Merge pull request #65987 from Random-Liu/fix-pod-worker-deadlock

mirror of https://github.com/k3s-io/kubernetes.git synced 2025-07-28 14:07:14 +00:00

Automatic merge from submit-queue (batch tested with PRs 65987, 65962). If you want to cherry-pick this change to another branch, please follow the instructions <a href="https://github.com/kubernetes/community/blob/master/contributors/devel/cherry-picks.md">here</a>.

Fix pod worker deadlock.

Preemption will stuck forever if `killPodNow` timeout once. The sequence is:
* `killPodNow` create the response channel (size 0) and send it to pod worker.
* `killPodNow` timeout and return.
*  Pod worker finishes killing the pod, and tries to send back response via the channel.

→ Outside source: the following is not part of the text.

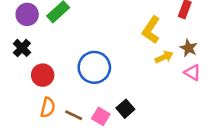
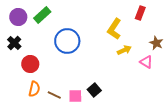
brown star: (189, 48) -> (156, 43), moved
blue circle: (94, 67) -> (67, 41), moved
pink square: (101, 116) -> (75, 96), turned -32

However, because the channel size is 0, and the receiver has exited, the pod worker will stuck forever.

In @jingxu97's case, this causes a critical system pod (apiserver) unable to come up, because the csi pod can't be preempted.

I checked the history, and the bug was introduced 2 years ago 6fefb428c1.

I think we should at least cherrypick this to `1.11` since preemption is beta and enabled by default in 1.11.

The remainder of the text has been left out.